As a parent, leader or concerned member of our society and community, I think it is natural to want our young people to have better opportunities than we did.
I was fortunate enough to benefit from an education here in Thailand and in Canada, and it was the disparities at that time and my belief in the potential of this region’s people that fired my passion.
These days, things are much improved and improving (if slowly). I respect educators doing their best, but we must face facts. We have all been through more traditional learning experiences firsthand and seen their limitations. Yes, they are the backbone of education systems worldwide, but we are past the time for a shift.
As a parent myself, as an employer, and as someone fortunate enough to get to learn from education thinkers and educators, traditional approaches are no longer able to keep pace with the needs of our transforming society. These include increasingly individualised opportunities (and challenges), the struggle against increasing inequality, or new approaches to the longer lives we all hope to live.
I do not mean to suggest education is a cure-all for everything that faces us, but better experiences would be powerful tools in mitigating some of the worst outcomes. Before I discuss why, let us look at the world our young people are living in today.
Young Thais live in an increasingly digital age, and technology has transformed their lives. Although we have made inroads, education is lagging behind personal use in technology applications. There are opportunities for much greater use of digital tools, online resources, educational apps and experience platforms as stimulating as the games they play. Platforms like Netflix and TikTok already provide them with highly personalised entertainment (with which education needs to compete for their attention), and they are used to adaptive learning from platforms.
We could use tech-driven experiences to help them better grasp concepts, stay engaged and achieve better outcomes. The World Wide Web is host to massive amounts of easy-to-access knowledge and educational resources, far superior to the static and often outdated textbooks we all experienced at school.
These resources could free up time for in-class development of invaluable future skills like critical thinking and problem-solving. The advances in games have allowed our young people to collaborate and communicate to kill their enemies in Fortnite, but they still face the exam hall once a year. This does not reflect the modern world at all.
The current focus on rote memorisation and obsession with exams is not fostering critical thinking, creativity and problem-solving skills. The traditional teacher-centred approaches mean students passively receive information rather than contribute to their learning process.
The limited focus on practical skills and real-world relevance means there is a gap between what students learn and the skills needed for employment and overall success in society, and the lack of individual agency and autonomy hinders the development of independent thinking, decision-making skills and self-directed learning.
I do not think we can wait any longer to rapidly switch to providing our young people access to new, smart learning experiences because we risk failing to prepare them for the challenges and opportunities of the future with the skills, knowledge and mindsets to survive. If this sounds reasonable, does it also sound expensive and unlikely? Not necessarily, but if we don’t start somewhere, our young face an immediate future in which limited and inadequate:
- academic achievement will limit their opportunities for further education or employment;
- digital literacy will not produce the crucial digital skills needed for the modern world;
- workforce preparation means they will graduate without the skills necessary to thrive.
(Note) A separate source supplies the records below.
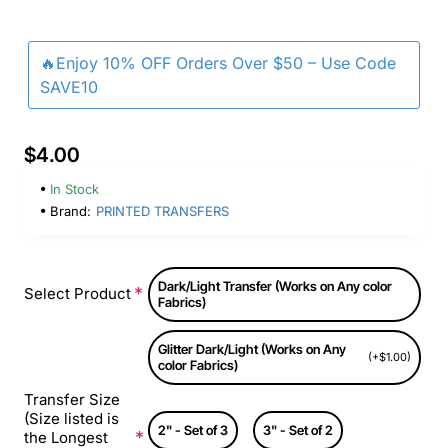
🔥Enjoy 10% OFF Orders Over $50 – Use Code
SAVE10
$4.00
In Stock
Brand:
PRINTED TRANSFERS
Dark/Light Transfer (Works on Any color
Select Product
Fabrics)
Glitter Dark/Light (Works on Any
(+$1.00)
color Fabrics)
Transfer Size
(Size listed is
2" - Set of 3
3" - Set of 2
the Longest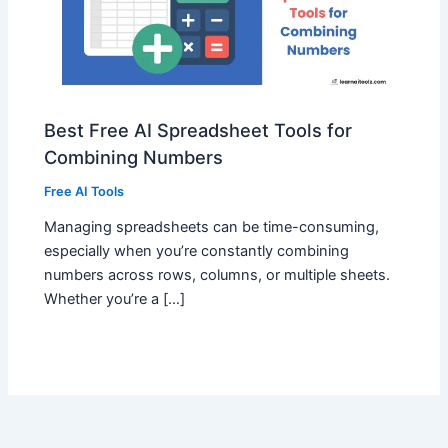
Best Free AI Spreadsheet Tools for
Combining Numbers
Free AI Tools
Managing spreadsheets can be time-consuming,
especially when you’re constantly combining
numbers across rows, columns, or multiple sheets.
Whether you’re a […]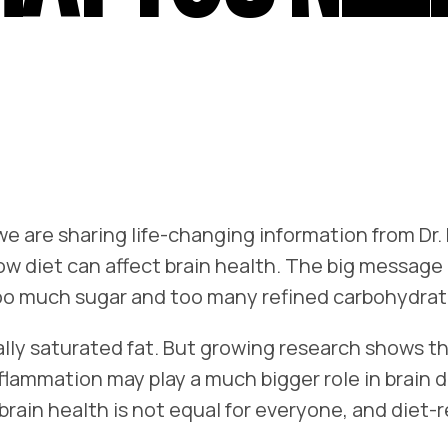
 we are sharing life-changing information from Dr.
w diet can affect brain health. The big message 
 too much sugar and too many refined carbohydrat
ially saturated fat. But growing research shows t
nflammation may play a much bigger role in brain 
rain health is not equal for everyone, and diet-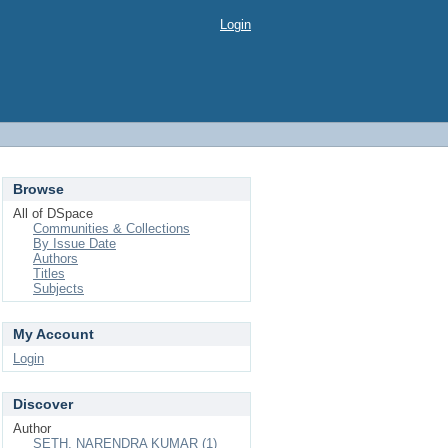
Login
Browse
All of DSpace
Communities & Collections
By Issue Date
Authors
Titles
Subjects
My Account
Login
Discover
Author
SETH, NARENDRA KUMAR (1)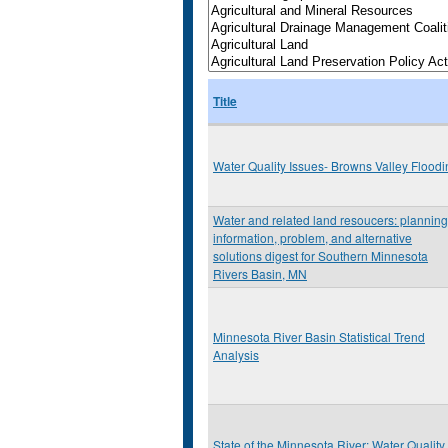
Title
Water Quality Issues- Browns Valley Floodi
Water and related land resoucers: planning
information, problem, and alternative
solutions digest for Southern Minnesota
Rivers Basin, MN
Minnesota River Basin Statistical Trend
Analysis
State of the Minnesota River: Water Quality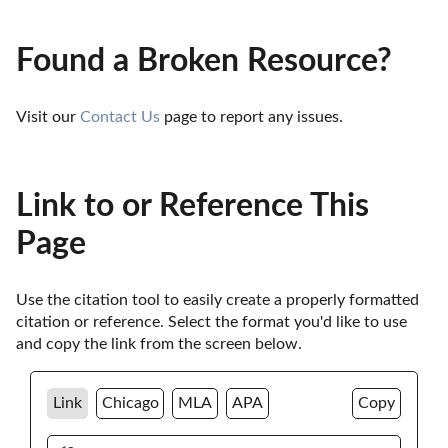
Found a Broken Resource?
Visit our 
Contact Us
 page to report any issues.
Link to or Reference This
Page
Use the citation tool to easily create a properly formatted 
citation or reference. Select the format you'd like to use 
and copy the link from the screen below. 
Link
Chicago
MLA
APA
Copy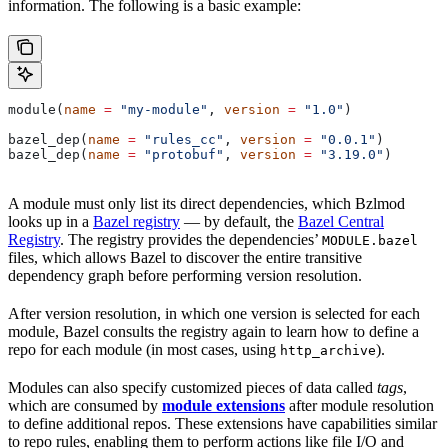
information. The following is a basic example:
module(
name
 =
 "my-module"
, 
version
 =
 "1.0"
)
bazel_dep(
name
 =
 "rules_cc"
, 
version
 =
 "0.0.1"
)
bazel_dep(
name
 =
 "protobuf"
, 
version
 =
 "3.19.0"
)
A module must only list its direct dependencies, which Bzlmod
looks up in a
Bazel registry
— by default, the
Bazel Central
Registry
. The registry provides the dependencies’
MODULE.bazel
files, which allows Bazel to discover the entire transitive
dependency graph before performing version resolution.
After version resolution, in which one version is selected for each
module, Bazel consults the registry again to learn how to define a
repo for each module (in most cases, using
).
http_archive
Modules can also specify customized pieces of data called
tags
,
which are consumed by
module extensions
after module resolution
to define additional repos. These extensions have capabilities similar
to repo rules, enabling them to perform actions like file I/O and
But how can educators, parents and other concerned members of society do this effectively, and without big technology investments?
- Explore free or low-cost digital learning platforms that offer interactive activities, assessments and resources. There are lots available to make learning more interactive and enjoyable for students.
- Find an app to reinforce concepts, provide additional practice, and make learning fun and engaging. Duolingo and Mondly are free for language learning.
- Access Open Educational Resources to supplement classroom instruction and provide students with additional learning materials.
- Make collaborative learning experiences central based on projects, sharing ideas, and providing each other feedback to their peers.
- Add games in which students earn points, badges, and rewards as they progress, motivating them to actively participate and learn.
- Flip your learning: use pre-recorded videos or online resources, so class time is dedicated to discussions and application.
The above can be done at the individual or individual school level, and I know many passionate educators and parents are already doing it. Their experience tells us that we do not need a complete overhaul of the system requiring a large budget that is never going to come.
There is simply no need to delay upgrading our young people’s educational experiences and outcomes when we can start today.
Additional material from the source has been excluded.